Archbishop: Fate of Christians is Arab Spring 'litmus test'
LONDON // The treatment of Egyptian Copts and other Christians in North Africa and the Middle East would be the "litmus test" that determines the success or failure of the Arab Spring, the head of the worldwide Anglican church says.
Rowan Williams, the Archbishop of Canterbury, warned that Christians in the Middle East were "more vulnerable than they had been for centuries".
Speaking in a debate on the consequences of the Arab Spring in the House of Lord in London, Archbishop Williams said that the eventual outcome could be that Christians in the region had to either emigrate or retreat into their own enclaves.
"Many recognise with heavy hearts things may come to such a pass that there are few if any other options that will actually guarantee the safety of Christians there," he said. "But they still feel, surely rightly, that the creation of enclaves would be the yielding of a vitally important principle".
Pointing to the unprecedented levels of emigration among Egyptian Copts, he said: "In a way, that would have been unthinkable even a very few years ago (but) they are anxious about sharing the fate of other Christian communities that once seemed securely embedded in their setting.

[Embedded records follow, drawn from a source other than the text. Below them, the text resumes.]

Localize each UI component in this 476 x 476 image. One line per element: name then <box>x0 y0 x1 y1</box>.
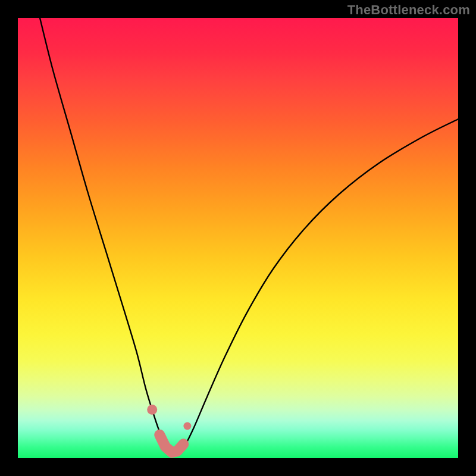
chart-frame: TheBottleneck.com <box>0 0 476 476</box>
curve-svg <box>18 18 458 458</box>
highlight-end-dot <box>147 405 157 415</box>
watermark-text: TheBottleneck.com <box>347 2 470 18</box>
highlight-markers <box>147 405 191 452</box>
bottleneck-curve <box>40 18 458 454</box>
highlight-u-stroke <box>159 435 183 453</box>
plot-area <box>18 18 458 458</box>
highlight-end-dot <box>183 422 191 430</box>
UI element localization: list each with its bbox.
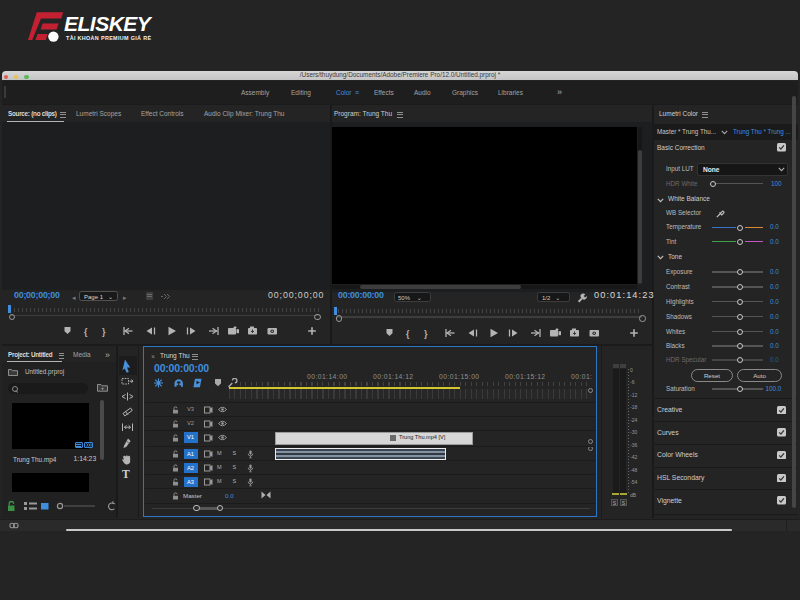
svg-text:}: } [424,329,428,339]
svg-text:T: T [122,468,130,479]
svg-text:}: } [102,327,106,337]
svg-text:{: { [84,327,88,337]
svg-text:{: { [406,329,410,339]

"No one is seeking a privileged position for Christians in the Middle East, nor should they be. But what we can say, and I firmly believe that most Muslims here and in many other places would agree entirely, is that the continued presence of Christians in the region is essential to the political and social health of the countries of the Middle East."
Lord (David) Howell, a Foreign Office minister, told the peers in the debate on Friday afternoon that the UK government would do "everything possible" to help fledgling regimes in North Africa and the Middle East in their efforts to embrace democracy and preserve Christians' rights amid political turmoil.

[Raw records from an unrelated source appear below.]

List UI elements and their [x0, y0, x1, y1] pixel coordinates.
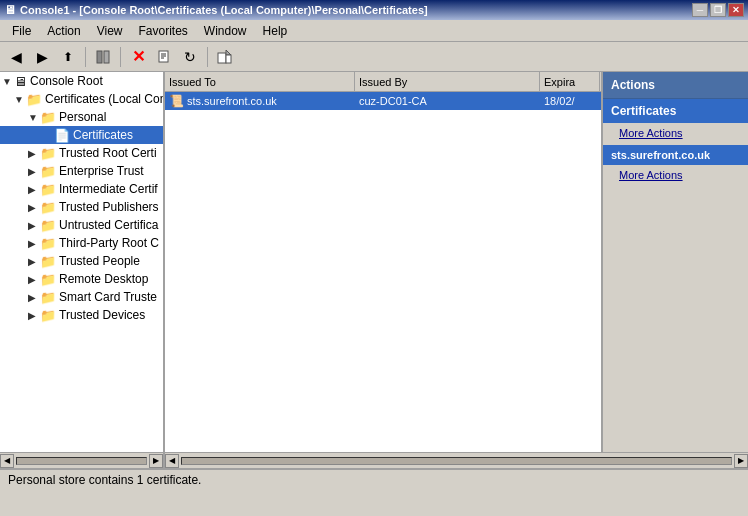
tree-label: Intermediate Certif: [59, 182, 158, 196]
delete-button[interactable]: ✕: [126, 46, 150, 68]
tree-item-third-party[interactable]: ▶ 📁 Third-Party Root C: [0, 234, 163, 252]
list-body: 📜 sts.surefront.co.uk cuz-DC01-CA 18/02/: [165, 92, 601, 452]
more-actions-certificates[interactable]: More Actions: [603, 123, 748, 143]
menu-action[interactable]: Action: [39, 22, 88, 40]
expand-icon: ▶: [28, 148, 40, 159]
tree-item-personal[interactable]: ▼ 📁 Personal: [0, 108, 163, 126]
tree-item-trusted-root[interactable]: ▶ 📁 Trusted Root Certi: [0, 144, 163, 162]
menu-window[interactable]: Window: [196, 22, 255, 40]
tree-item-console-root[interactable]: ▼ 🖥 Console Root: [0, 72, 163, 90]
title-bar: 🖥 Console1 - [Console Root\Certificates …: [0, 0, 748, 20]
menu-bar: File Action View Favorites Window Help: [0, 20, 748, 42]
up-button[interactable]: ⬆: [56, 46, 80, 68]
more-actions-sts[interactable]: More Actions: [603, 165, 748, 185]
cell-issued-by: cuz-DC01-CA: [355, 95, 540, 107]
col-header-issued-by[interactable]: Issued By: [355, 72, 540, 91]
show-hide-button[interactable]: [91, 46, 115, 68]
export-icon: [217, 49, 233, 65]
tree-label: Certificates: [73, 128, 133, 142]
menu-help[interactable]: Help: [255, 22, 296, 40]
status-bar: Personal store contains 1 certificate.: [0, 468, 748, 490]
tree-label: Trusted People: [59, 254, 140, 268]
tree-label: Console Root: [30, 74, 103, 88]
folder-icon: 📁: [26, 92, 42, 107]
menu-view[interactable]: View: [89, 22, 131, 40]
col-header-issued-to-label: Issued To: [169, 76, 216, 88]
tree-item-smart-card[interactable]: ▶ 📁 Smart Card Truste: [0, 288, 163, 306]
tree-label: Third-Party Root C: [59, 236, 159, 250]
folder-icon: 📁: [40, 290, 56, 305]
folder-icon: 📁: [40, 182, 56, 197]
toolbar: ◀ ▶ ⬆ ✕ ↻: [0, 42, 748, 72]
back-button[interactable]: ◀: [4, 46, 28, 68]
folder-icon: 📁: [40, 272, 56, 287]
tree-label: Trusted Devices: [59, 308, 145, 322]
tree-item-remote-desktop[interactable]: ▶ 📁 Remote Desktop: [0, 270, 163, 288]
separator1: [85, 47, 86, 67]
folder-icon: 📁: [40, 218, 56, 233]
scroll-right-button2[interactable]: ▶: [734, 454, 748, 468]
restore-button[interactable]: ❐: [710, 3, 726, 17]
tree-label: Personal: [59, 110, 106, 124]
tree-item-trusted-devices[interactable]: ▶ 📁 Trusted Devices: [0, 306, 163, 324]
folder-icon: 📁: [40, 254, 56, 269]
tree-label: Trusted Root Certi: [59, 146, 157, 160]
col-header-issued-to[interactable]: Issued To: [165, 72, 355, 91]
action-section-certificates[interactable]: Certificates: [603, 99, 748, 123]
minimize-button[interactable]: ─: [692, 3, 708, 17]
svg-rect-0: [97, 51, 102, 63]
separator2: [120, 47, 121, 67]
col-header-expires[interactable]: Expira: [540, 72, 600, 91]
scroll-track2[interactable]: [181, 457, 732, 465]
scrollbar-area: ◀ ▶ ◀ ▶: [0, 452, 748, 468]
app-icon: 🖥: [4, 3, 16, 17]
tree-panel: ▼ 🖥 Console Root ▼ 📁 Certificates (Local…: [0, 72, 165, 452]
tree-item-trusted-publishers[interactable]: ▶ 📁 Trusted Publishers: [0, 198, 163, 216]
table-row[interactable]: 📜 sts.surefront.co.uk cuz-DC01-CA 18/02/: [165, 92, 601, 110]
properties-icon: [157, 50, 171, 64]
scroll-left-button2[interactable]: ◀: [165, 454, 179, 468]
svg-rect-1: [104, 51, 109, 63]
window-controls: ─ ❐ ✕: [692, 3, 744, 17]
col-header-issued-by-label: Issued By: [359, 76, 407, 88]
scroll-left-button[interactable]: ◀: [0, 454, 14, 468]
expand-icon: ▼: [28, 112, 40, 123]
expand-icon: ▶: [28, 310, 40, 321]
tree-scrollbar: ◀ ▶: [0, 453, 165, 468]
expand-icon: ▶: [28, 292, 40, 303]
scroll-right-button[interactable]: ▶: [149, 454, 163, 468]
tree-label: Remote Desktop: [59, 272, 148, 286]
close-button[interactable]: ✕: [728, 3, 744, 17]
folder-icon: 📄: [54, 128, 70, 143]
actions-panel-header: Actions: [603, 72, 748, 99]
folder-icon: 📁: [40, 308, 56, 323]
cert-icon: 📜: [169, 94, 184, 108]
actions-panel: Actions Certificates More Actions sts.su…: [603, 72, 748, 452]
tree-label: Smart Card Truste: [59, 290, 157, 304]
refresh-button[interactable]: ↻: [178, 46, 202, 68]
tree-item-certificates[interactable]: 📄 Certificates: [0, 126, 163, 144]
menu-file[interactable]: File: [4, 22, 39, 40]
export-button[interactable]: [213, 46, 237, 68]
expand-icon: ▶: [28, 274, 40, 285]
folder-icon: 📁: [40, 200, 56, 215]
tree-item-enterprise-trust[interactable]: ▶ 📁 Enterprise Trust: [0, 162, 163, 180]
tree-item-intermediate[interactable]: ▶ 📁 Intermediate Certif: [0, 180, 163, 198]
properties-button[interactable]: [152, 46, 176, 68]
menu-favorites[interactable]: Favorites: [131, 22, 196, 40]
expand-icon: ▶: [28, 166, 40, 177]
forward-button[interactable]: ▶: [30, 46, 54, 68]
tree-item-certs-local[interactable]: ▼ 📁 Certificates (Local Com: [0, 90, 163, 108]
action-section-sts[interactable]: sts.surefront.co.uk: [603, 145, 748, 165]
tree-label: Untrusted Certifica: [59, 218, 158, 232]
tree-label: Certificates (Local Com: [45, 92, 163, 106]
scroll-track[interactable]: [16, 457, 147, 465]
content-scrollbar: ◀ ▶: [165, 453, 748, 468]
tree-item-untrusted[interactable]: ▶ 📁 Untrusted Certifica: [0, 216, 163, 234]
tree-item-trusted-people[interactable]: ▶ 📁 Trusted People: [0, 252, 163, 270]
content-panel: Issued To Issued By Expira 📜 sts.surefro…: [165, 72, 603, 452]
folder-icon: 📁: [40, 236, 56, 251]
cell-expires: 18/02/: [540, 95, 600, 107]
folder-icon: 📁: [40, 164, 56, 179]
col-header-expires-label: Expira: [544, 76, 575, 88]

"Christianity comes from the Middle East," he said. "We are talking about the cradle of Christianity - we are not talking about some outside group pushed in from the West to bring the Christian religion. There it sprang up and developed in all its depths.
"As countries embrace reforms and democracy to varying degrees and in varied paces and ways in the process of the Arab Spring, it is absolutely crucial that religious diversity in the Middle East is respected."
Prof Lord (Bhikhu) Parekh, an author of a landmark report on multiculturalism in Britain, said it was essential to speak out in defence of all minorities in the region, not just Christians.
In Iraq, he said, the "misjudged invasion" had led to the "distressing reduction" of some of the oldest Christian communities in the world.
Lord (George) Carey, a former Archbishop of Canterbury, also warned: "The landscape of the Middle East is at grave risk of losing a vibrant, Christian presence that has been a vital part of its history and culture. The region will be hugely poorer for that loss."